Time is money.

It’s an adage as old as time, and, in some cases, it can be literal.

Usually, physicians in the US have received most of their reimbursement through outpatient visits using a fee-for-service model. This model, which has been in use for decades now, utilizes evaluation and management (E/M) services to establish the level at which a physician can bill a patient. But now, studies have shown that physicians spend a substantial amount of time that is not reportable to the E/M system of billing, often leading to a lack of reimbursement for their time.

In addition to this fee-for-service model, PALTC practices may bill on the length of patient visits. Traditionally, time-based billing has only counted for time spent face-to-face. However, new E/M guidelines allow physicians to bill for previously unreimbursed time for patient record review, documentation, and the coordination of your patient’s care. While this clearly would lead to a spike in your practice’s revenue, it could also damage your overall productivity if you don’t manage your time correctly.

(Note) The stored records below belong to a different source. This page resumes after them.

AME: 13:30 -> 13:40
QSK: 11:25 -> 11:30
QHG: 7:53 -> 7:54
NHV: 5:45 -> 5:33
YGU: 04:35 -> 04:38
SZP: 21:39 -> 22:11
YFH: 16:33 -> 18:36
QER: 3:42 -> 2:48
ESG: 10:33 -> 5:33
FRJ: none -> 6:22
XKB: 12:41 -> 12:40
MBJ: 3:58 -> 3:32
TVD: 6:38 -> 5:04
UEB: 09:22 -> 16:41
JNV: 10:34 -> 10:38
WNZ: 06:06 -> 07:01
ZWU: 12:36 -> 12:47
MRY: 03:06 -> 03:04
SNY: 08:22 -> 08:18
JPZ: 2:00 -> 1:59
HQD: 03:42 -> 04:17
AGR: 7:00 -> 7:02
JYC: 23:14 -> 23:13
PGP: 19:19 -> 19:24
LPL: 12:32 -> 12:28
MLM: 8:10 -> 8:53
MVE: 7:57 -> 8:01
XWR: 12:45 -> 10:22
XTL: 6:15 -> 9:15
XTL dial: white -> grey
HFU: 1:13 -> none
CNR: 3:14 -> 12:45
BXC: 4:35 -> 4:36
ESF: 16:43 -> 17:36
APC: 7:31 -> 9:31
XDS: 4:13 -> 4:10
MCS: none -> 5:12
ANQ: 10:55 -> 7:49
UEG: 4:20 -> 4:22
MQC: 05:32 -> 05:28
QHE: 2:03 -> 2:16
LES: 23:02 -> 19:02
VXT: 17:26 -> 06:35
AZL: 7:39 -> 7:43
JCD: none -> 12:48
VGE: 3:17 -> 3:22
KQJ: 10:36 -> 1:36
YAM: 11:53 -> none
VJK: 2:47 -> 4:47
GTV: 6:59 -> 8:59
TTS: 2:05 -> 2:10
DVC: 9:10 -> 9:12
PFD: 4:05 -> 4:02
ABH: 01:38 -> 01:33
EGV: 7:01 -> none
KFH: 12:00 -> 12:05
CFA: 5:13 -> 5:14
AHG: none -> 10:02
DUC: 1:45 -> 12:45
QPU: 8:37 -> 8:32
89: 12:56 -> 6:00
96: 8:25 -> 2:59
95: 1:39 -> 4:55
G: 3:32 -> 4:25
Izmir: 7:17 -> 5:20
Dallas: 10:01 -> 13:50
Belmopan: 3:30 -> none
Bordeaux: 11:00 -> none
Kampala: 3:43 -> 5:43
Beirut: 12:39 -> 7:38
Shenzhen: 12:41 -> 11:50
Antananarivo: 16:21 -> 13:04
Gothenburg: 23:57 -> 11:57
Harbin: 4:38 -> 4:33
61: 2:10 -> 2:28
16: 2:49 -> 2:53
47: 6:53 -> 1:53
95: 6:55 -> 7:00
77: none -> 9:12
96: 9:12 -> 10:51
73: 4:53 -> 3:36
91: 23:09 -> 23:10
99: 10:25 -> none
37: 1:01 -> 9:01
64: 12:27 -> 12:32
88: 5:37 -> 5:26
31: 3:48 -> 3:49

For this post, we’ll take a look at the pros and cons of time-based billing and how it could affect your practice’s overall efficiency.



      Time-Based Billing and E/M Services 

      Since 1992, time has been included as a specific factor for many categories of E/M services. These services would consist of office visits, inpatient services, and even consultations. Times associated with these CPT codes are considered the average time spent providing a specific patient care level. For example, CPT code 99214 establishes a patient office or inpatient visit from 30-39 minutes, while other codes consist of different time intervals. 

      Now, you may be wondering what all counts for time-based billing services. 

      We know that when practices bill based on time, they usually count face-to-face time with their patients and the patient’s families. But what you may not know is that this face-to-face time includes much more than just a simple checkup. Time spent on patient history, exams, and medical decisions you may perform can all count toward the bill when using a time-based system. Other areas that are included: 

      • Time spent reviewing records 
      • Communicating with providers 
      • Documentation and record placement 

      While including these areas may seem like an opportunity to increase revenue, it can reduce productivity and care quality within your practice. This brings us to…

      Pitfalls of Time-Based Billing 

      As we said above, time-based billing may not be advantageous for all PALTC practices. Many have noticed a correlation between productivity and time-based billing. Under time-based billing, the complexity of treatment is not considered, so you could be taking care of two patients with the same diagnosis but depending on how much time you spend with each patient determines the billing outcome. This, in turn, would make your practice less productive as you begin to spend more time on cases that may take less time than given. 

      Additionally, paying too much attention to the clock may affect the quality of care you provide. Each patient, new or old, requires different levels of care and attention, which makes it difficult to bill each case within a specific time frame. This often leads to a negative impact on the patient experience and your practice’s reputation overall. 

      As you learn more about time-based billing in long-term care, it’s important to note that not all PALTC practices are built the same; each one with its strengths and weaknesses. This leaves one final question to ask…

      Which Way Should You Bill?

      Traditionally, most healthcare providers utilize medical decision-making (MDM) to determine how they will bill a patient. This usually consists of patients being billed based on medical complexity instead of face-to-face time with their physician. While this form of billing can help increase practice productivity and patient experience, it’s not the solution to every problem. 

      In certain circumstances, time-based billing may be the appropriate answer. For new or complex visits, time is required for counseling, care coordination, chart review, and testing. This results in the need for billing on time to be fully reimbursed for the physician’s work, even when they are not sitting face-to-face with their patient. 

      A good rule of thumb to follow is that new visits should be based on time, while returning visits or checkups are based on MDM billing. 

      Time-Based Billing Wrapped-Up 

      If you take anything away from this post, it should be that billing is an intricate, complicated process for any PALTC practice. But no matter how you bill, it’s essential to know the ins and outs of each way. For practices still billing on MDM coding, it’s important to remember that certain visits, such as new or more complex ones, require time-based billing due to all the time spent on your patient. On the other hand, there are better options than time-based billing for some patients. Certain patients, such as returning ones, don’t require as much time as others, so billing them on time-based critique may affect your practice’s overall productivity. No matter what form of billing you use, it always comes down to the patient’s needs and comfort. But, then again, when isn’t that the case?